Glucosamine and chondroitin are part of normal
cartilage. Cartilage acts as a cushion between the
bones in a joint.
Glucosamine, also called chitosamine, is a
natural substance that is found in the covering of shellfish. It is available
in different forms, including glucosamine hydrochloride, N-acetyl-glucosamine
(NAG), and glucosamine sulfate, which is a combination of glucosamine and
mineral salt. Glucosamine is also available in synthetic forms. The body
absorbs glucosamine well.
Chondroitin can come from natural
sources, such as shark or bovine cartilage, or it can be made in a lab.
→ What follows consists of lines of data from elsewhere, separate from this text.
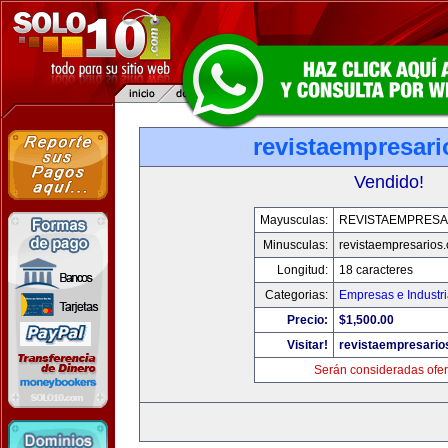
revistaempresar
Vendido!
Mayusculas:
REVISTAEMPRESA
Minusculas:
revistaempresarios
Longitud:
18 caracteres
Categorias:
Empresas e Industr
Precio:
$1,500.00
Visitar!
revistaempresario
Serán consideradas ofer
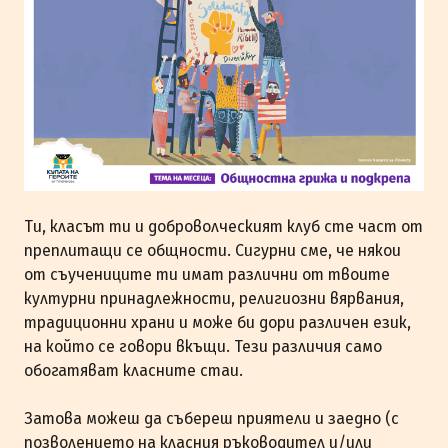
Ти, класът ти и доброволческият клуб сте част от
преплитащи се общности. Сигурни сме, че някои
от съучениците ти имат различни от твоите
културни принадлежности, религиозни вярвания,
традиционни храни и може би дори различен език,
на който се говори вкъщи. Тези различия само
обогатяват класните стаи.
Затова можеш да събереш приятели и заедно (с
позволението на класния ръководител и/или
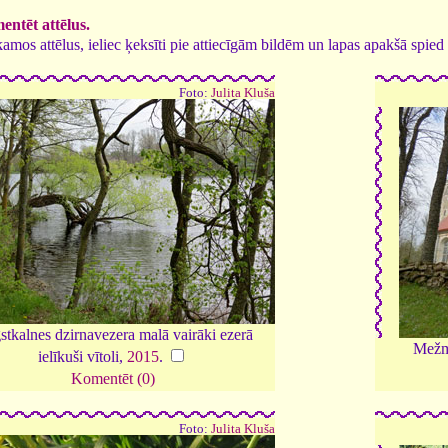
ntēt attēlus.
tīkamos attēlus, ieliec ķeksīti pie attiecīgām bildēm un lapas apakšā spi
Foto:
Julita Kluša
tkalnes dzirnavezera malā vairāki ezerā
Mežmu
ielīkuši vītoli,
2015
.
Komentēt (0)
Foto:
Julita Kluša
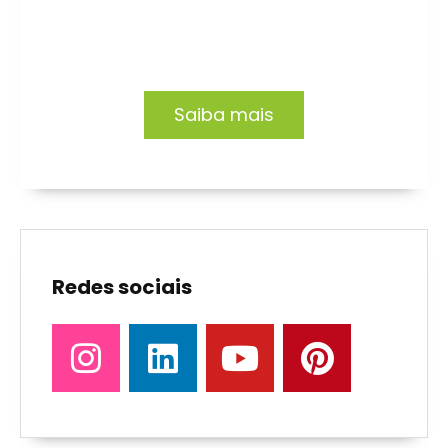
profissionais e organizações.
Saiba mais
Redes sociais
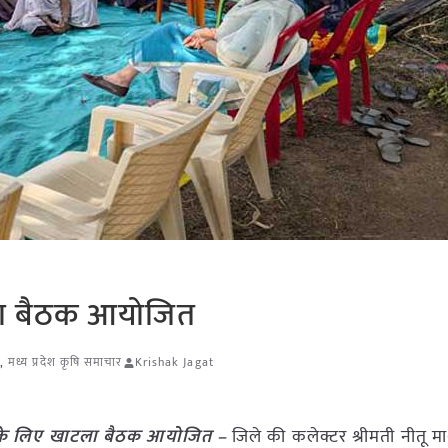
ला बैठक आयोजित
,
मध्य प्रदेश कृषि समाचार
Krishak Jagat
 के लिए खाटला बैठक आयोजित –
जिले की कलेक्टर श्रीमती नीतू माथु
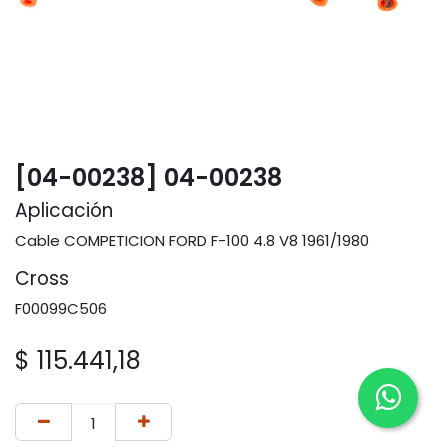
[04-00238] 04-00238
Aplicación
Cable COMPETICION FORD F-100 4.8 V8 1961/1980
Cross
F00099C506
$
115.441,18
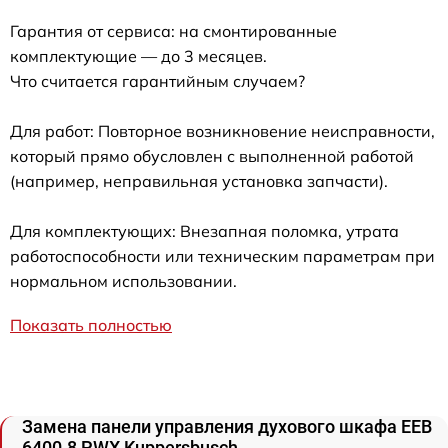
Гарантия от сервиса: на смонтированные
комплектующие — до 3 месяцев.
Что считается гарантийным случаем?
Для работ: Повторное возникновение неисправности,
который прямо обусловлен с выполненной работой
(например, неправильная установка запчасти).
Для комплектующих: Внезапная поломка, утрата
работоспособности или техническим параметрам при
нормальном использовании.
Показать полностью
Замена панели управления духового шкафа EEB
6400.8 PWX Kuppersbusch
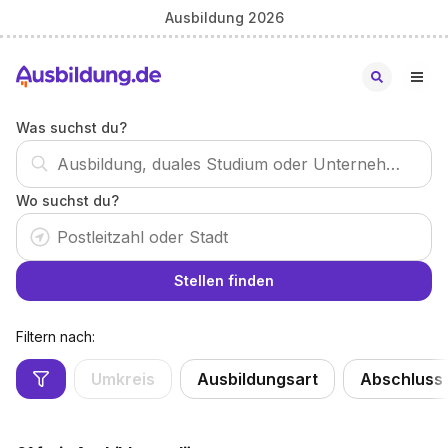
Ausbildung 2026
Was suchst du?
Wo suchst du?
Stellen finden
Filtern nach:
Umkreis
Ausbildungsart
Abschluss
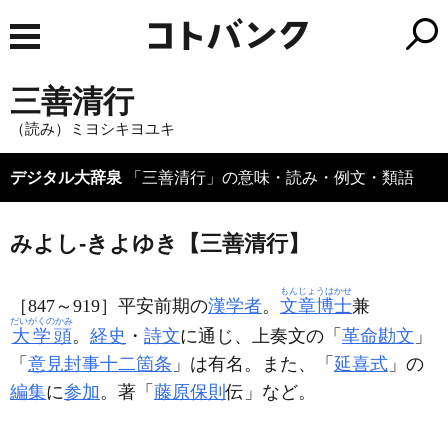
三善清行
（読み）ミヨシキヨユキ
デジタル大辞泉
「三善清行」の意味・読み・例文・類語
みよし‐きよゆき【三善清行】
もんじょうはかせ
［847～919］平安前期の
漢学者
。
文章博士
兼
だいがくのかみ
大学頭
。
経史
・
詩文
に通じ、上奏文の「
革命勘文
」
「
意見封事十二箇条
」は有名。また、「
延喜式
」の
編集
に
参加
。著「
藤原保則
伝」など。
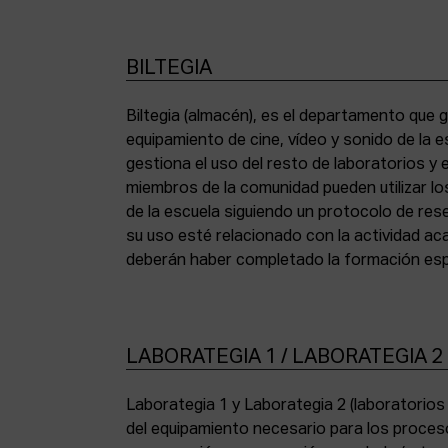
BILTEGIA
Biltegia (almacén), es el departamento que g
los equipos y cumplir con la normativa de asi
equipamiento de cine, vídeo y sonido de la e
gestiona el uso del resto de laboratorios y
miembros de la comunidad pueden utilizar lo
de la escuela siguiendo un protocolo de res
su uso esté relacionado con la actividad a
deberán haber completado la formación espe
LABORATEGIA 1 / LABORATEGIA 2
Laborategia 1 y Laborategia 2 (laboratorio
copiadora de contacto Bell & Howell (16 mm) 
del equipamiento necesario para los proces
para etalonaje de copias positivas Filmlab Sys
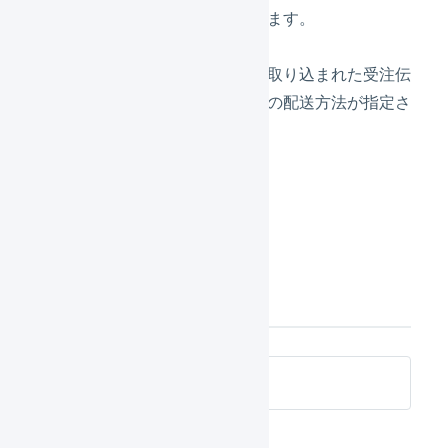
コードを設定します。
配送方法
SHOPLISTから取り込まれた受注伝
票は、すべてこの配送方法が指定さ
れます。
「
送信
」を押します。
次の設定
SHOPLIST APIで連携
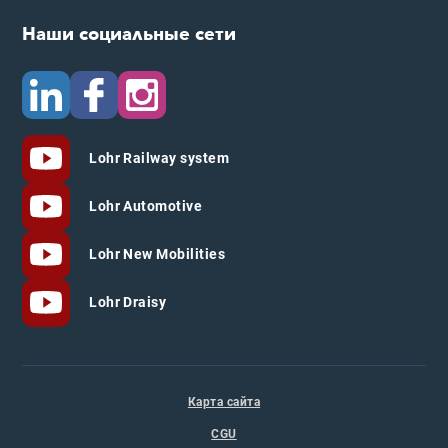
Наши социальные сети
Lohr Railway system
Lohr Automotive
Lohr New Mobilities
Lohr Draisy
Карта сайта
CGU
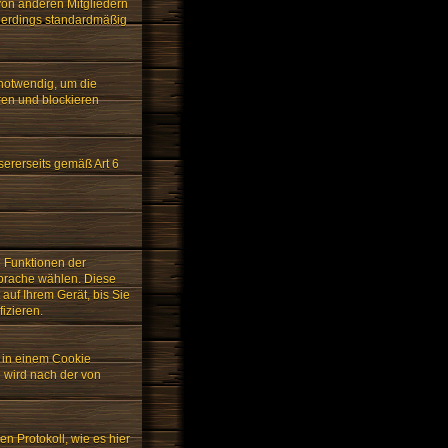
 von anderen Mitgliedern
llerdings standardmäßig
notwendig, um die
ren und blockieren
ererseits gemäß Art 6
e Funktionen der
Sprache wählen. Diese
auf Ihrem Gerät, bis Sie
izieren.
t in einem Cookie
 wird nach der von
n Protokoll, wie es hier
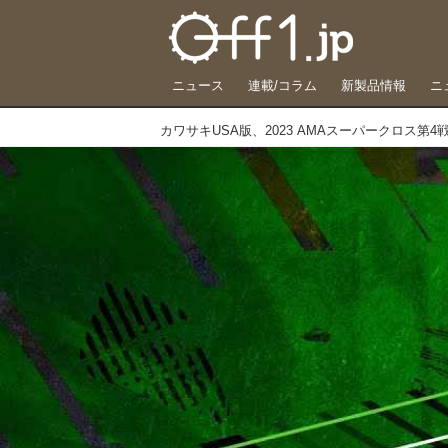
ニュース
連載/コラム
新製品情報
ニ
カワサキUSA版、2023 AMAスーパークロス第4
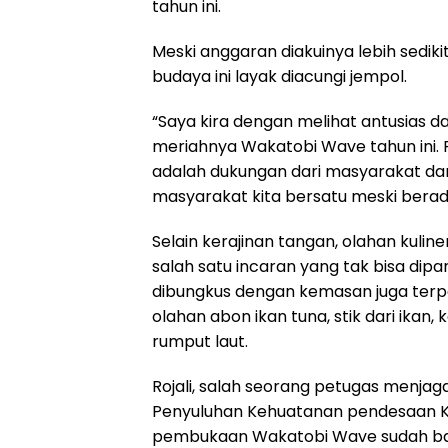
tahun ini.
Meski anggaran diakuinya lebih sediki
budaya ini layak diacungi jempol.
“Saya kira dengan melihat antusias
meriahnya Wakatobi Wave tahun ini. P
adalah dukungan dari masyarakat dan
masyarakat kita bersatu meski berada
Selain kerajinan tangan, olahan kuli
salah satu incaran yang tak bisa di
dibungkus dengan kemasan juga terp
olahan abon ikan tuna, stik dari ikan,
rumput laut.
Rojali, salah seorang petugas menja
Penyuluhan Kehuatanan pendesaan Ko
pembukaan Wakatobi Wave sudah bany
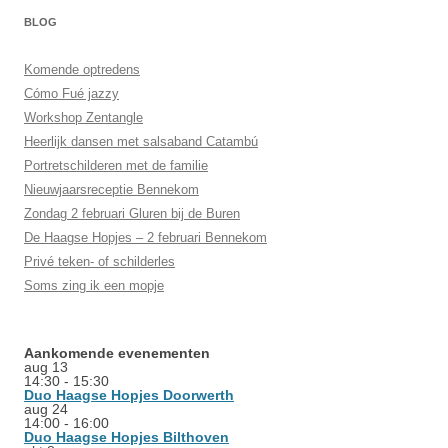
BLOG
Komende optredens
Cómo Fué jazzy
Workshop Zentangle
Heerlijk dansen met salsaband Catambú
Portretschilderen met de familie
Nieuwjaarsreceptie Bennekom
Zondag 2 februari Gluren bij de Buren
De Haagse Hopjes – 2 februari Bennekom
Privé teken- of schilderles
Soms zing ik een mopje
Aankomende evenementen
aug
13
14:30
-
15:30
Duo Haagse Hopjes Doorwerth
aug
24
14:00
-
16:00
Duo Haagse Hopjes Bilthoven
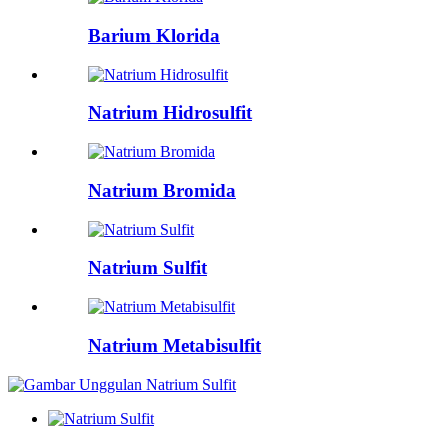
Barium Klorida
Natrium Hidrosulfit
Natrium Bromida
Natrium Sulfit
Natrium Metabisulfit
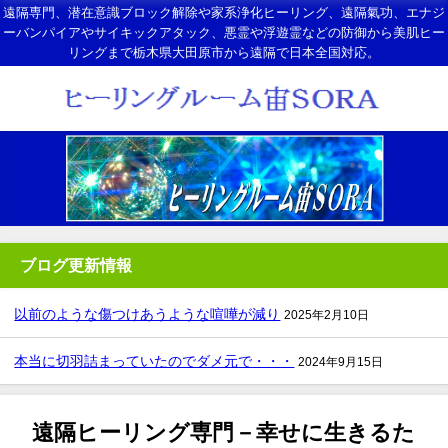
遠隔専門、潜在意識ブロック解除や家系浄化ヒーリング、遠隔氣功、エナジ
ーバンパイアやサイキックアタック、悪霊や浮遊霊などの防御から美肌ヒー
リングまで栃木県大田原市から遠隔で日本全国対応。
ブログ更新情報
以前のような傷つけあうような喧嘩が減り
2025年2月10日
本当に切羽詰まっていたのでダメ元で・・・
2024年9月15日
遠隔ヒーリング専門－幸せに生きるた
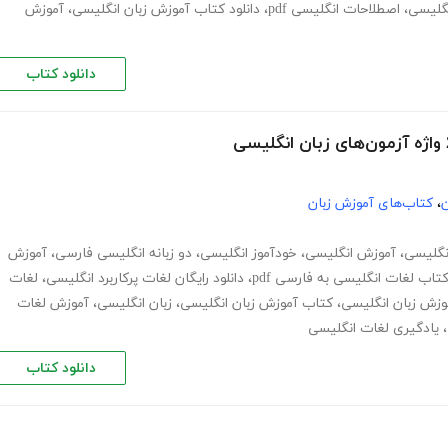
نگلیسی
،
اصطلاحات انگلیسی pdf
،
دانلود کتاب آموزش زبان انگلیسی
،
آموزش
دانلود کتاب
ن
،
کتاب‌های آموزش زبان
انگلیسی
،
آموزش انگلیسی
،
خودآموز انگلیسی
،
دو زبانه انگلیسی فارسی
،
آموزش
کتاب لغات انگلیسی به فارسی pdf
،
دانلود رایگان لغات پرکاربرد انگلیسی
،
لغات
وزش زبان انگلیسی
،
کتاب آموزش زبان انگلیسی
،
زبان انگلیسی
،
آموزش لغات
،
یادگیری لغات انگلیسی
دانلود کتاب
Chondroitin is also known as chondroitin sulfate, chondroitin sulfuric acid,
and chonsurid. Chondroitin sulfate is a combination of chondroitin and mineral
Glucosamine and chondroitin are available in tablet,
capsule, powder, or liquid form and are often taken in combination with each
other or in combination with other dietary supplements. Glucosamine may be
taken separately as a dietary supplement for joints.
What are glucosamine and chondroitin used for?
Many people take glucosamine and chondroitin, alone or together, for
osteoarthritis. Some people believe this helps. But an analysis of studies did not
show that these supplements slow joint destruction or relieve pain.1
Are glucosamine and chondroitin safe?
It appears that glucosamine and chondroitin, alone or
together, are safe and have few side effects. But they cost money and may not
help you. Talk to your doctor if your are thinking about taking glucosamine and
If you are allergic to shellfish, do not take
glucosamine unless you have talked to your doctor. Some glucosamine is
made from shellfish covering.
The U.S. Food and Drug
Administration (FDA) does not regulate dietary supplements in the same way it
regulates medicines. A dietary supplement can be sold with limited or no
research on how well it works.
Always tell your doctor if you are
using a dietary supplement or if you are thinking about combining a dietary
supplement with your conventional medical treatment. It may not be safe to
forgo your conventional medical treatment and rely only on a dietary
supplement. This is especially important for women who are pregnant or
When using dietary supplements, keep in mind the
Wandel S, et al. (2010). Effects of glucosamine, chondroitin, or placebo in patients with osteoarthritis of the hip or knee: Network meta-analysis. BMJ. Published online September 16, 2010 (doi:10.1136/bmj.c4675).
Other Works Consulted
Murray MT, Bongiorno PB (2006). Osteoarthritis. In JE
Pizzorno Jr, MT Murray, eds., Textbook of Natural Medicine, 3rd ed., pp. 1961–1975. Edinburgh: Churchill Livingstone.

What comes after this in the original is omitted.